II-B) Les Préjudices Extra-Patrimoniaux Permanents :
Le déficit fonctionnel permanent :
Ce poste de préjudice cherche à indemniser le préjudice extra-patrimonial découlant de l’incapacité médicalement constatée et à réparer ses incidences touchant exclusivement la sphère personnelle de la victime, soit non seulement les atteintes aux fonctions physiologiques de celle-ci mais aussi la douleur permanente qu’elle ressent, la perte de la qualité de vie et les troubles dans ses conditions d’existence après consolidation.

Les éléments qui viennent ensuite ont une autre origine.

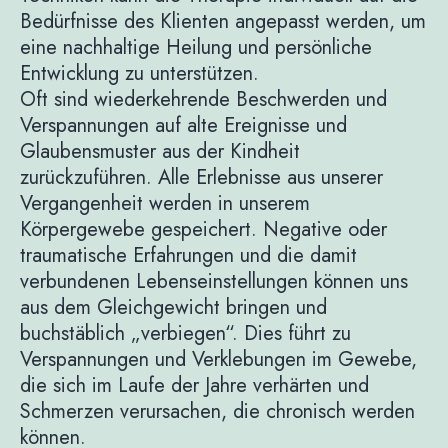
Bedürfnisse des Klienten angepasst werden, um
eine nachhaltige Heilung und persönliche
Entwicklung zu unterstützen.
Oft sind wiederkehrende Beschwerden und
Verspannungen auf alte Ereignisse und
Glaubensmuster aus der Kindheit
zurückzuführen. Alle Erlebnisse aus unserer
Vergangenheit werden in unserem
Körpergewebe gespeichert. Negative oder
traumatische Erfahrungen und die damit
verbundenen Lebenseinstellungen können uns
aus dem Gleichgewicht bringen und
buchstäblich „verbiegen“. Dies führt zu
Verspannungen und Verklebungen im Gewebe,
die sich im Laufe der Jahre verhärten und
Schmerzen verursachen, die chronisch werden
können.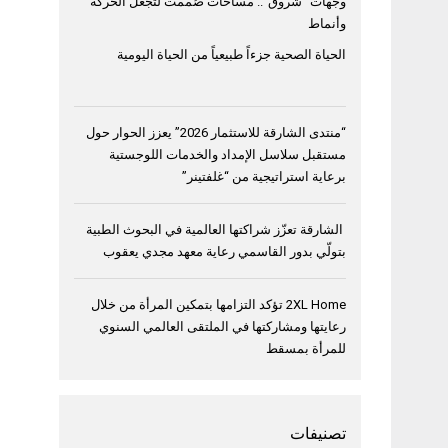
وجهات “شروق”.. مساحات صُممت لتجعل الحركة
وأنماط
الحياة الصحية جزءاً طبيعياً من الحياة اليومية
“منتدى الشارقة للاستثمار 2026” يعزز الحوار حول
مستقبل سلاسل الإمداد والخدمات اللوجستية
برعاية استراتيجية من “غلفتينر”
الشارقة تعزّز شراكتها العالمية في البحوث الطبية
بتولّي بدور القاسمي رعاية معهد مجدي يعقوب
2XL Home تؤكد التزامها بتمكين المرأة من خلال
رعايتها ومشاركتها في الملتقى العالمي السنوي
للمرأة بمسقط
تصنيفات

Compte tenu des séquelles conservées par la victime, il a été estimé par l’expert à 3 %. Il y a donc lieu de l’indemniser par l’allocation de la somme de 4800 € soit après minoration de 50 %: 2400 €.
Le préjudice esthétique :
Estimé à 1/7 par l’expert au vu de la présence d’éléments cicatriciels, ce poste de préjudice sera fixé à la somme de 2000 € soit après minoration de 50 % : 1000 €.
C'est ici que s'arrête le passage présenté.